Liverpudlian Neil Buchanan, the creator, artist, producer and presenter behind the two times BAFTA award-winning TV sensation – Art Attack – is back in the city with his first ever collection of published fine art.
Entitled Neil Buchanan’s HOPE STREET, the 12-strong series of limited edition prints is a nostalgic and evocative collection of art inspired by Neil’s childhood memories growing up in Liverpool in the early 1960s.
The popular artist, who attracted an audience of six million viewers in the UK each week on Art Attack, is taking a much anticipated step back into the limelight after his rumoured death on the internet for the official launch on FRIDAY 7 OCTOBER in Rennies Gallery, at 61-63 Bold Street, Liverpool L1 4EZ from 6pm to 8pm where the new collection will be unveiled and displayed in the countdown to Christmas.
Neil has also created a charity painting called A Little HOPE with ten per cent of the sales of the limited edition canvases, being donated to help the work of the Alder Hey Imagine Appeal in Liverpool.
The popular TV artist will make a visit to Alder Hey on Friday 7 October between 2pm to 3pm to present the hospital with A Little HOPE stretched canvas and tour the inspiring ‘Arts for Health’ programme at one of the biggest and busiest children’s hospital in Europe.
Following a sinister rumour that ‘buried’ the artist after his reported ‘battle with colon cancer’, the talented, self-taught artist moved from Art Attack to his art attic at home to record and reflect the simpler days of his childhood in the early 60s, long before computers banished us to cyberspace and traffic clogged up our streets.
And so the seed of an idea was sown for a new, yet strangely familiar, adventure playground and Neil’s ‘second coming’ with the launch of Neil Buchanan’s HOPE STREET.
Neil Buchanan says, “I want to take you on a special journey. This voyage doesn’t involve a long car ride or train trip, because my HOPE STREET is not a place, it’s a state of mind... and it’s a nice place to be.

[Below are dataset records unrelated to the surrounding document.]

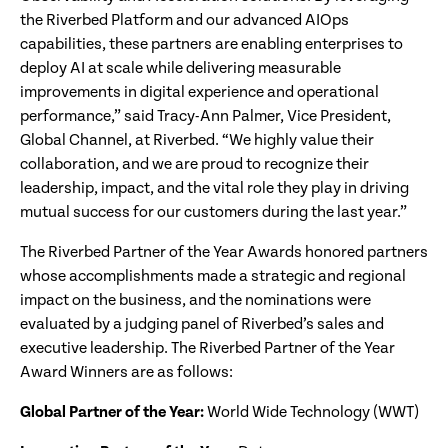
the Riverbed Platform and our advanced AIOps
capabilities, these partners are enabling enterprises to
deploy AI at scale while delivering measurable
improvements in digital experience and operational
performance,” said Tracy-Ann Palmer, Vice President,
Global Channel, at Riverbed. “We highly value their
collaboration, and we are proud to recognize their
leadership, impact, and the vital role they play in driving
mutual success for our customers during the last year.”
The Riverbed Partner of the Year Awards honored partners
whose accomplishments made a strategic and regional
impact on the business, and the nominations were
evaluated by a judging panel of Riverbed’s sales and
executive leadership. The Riverbed Partner of the Year
Award Winners are as follows:
Global Partner of the Year:
World Wide Technology (WWT)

"When I went out to play, I walked down my very own Hope Street everyday with the gift that only children truly possess in abundant measure - imagination.”
He added: "“I’m a sucker for nostalgia and I hope the paintings of my HOPE STREET will bring memories of your own childhood flooding back. As a performer, I want my pictures to perform for you and take you on a journey down your own HOPE STREET – to a place where you were free to dream and be whatever and whoever you wanted to be.”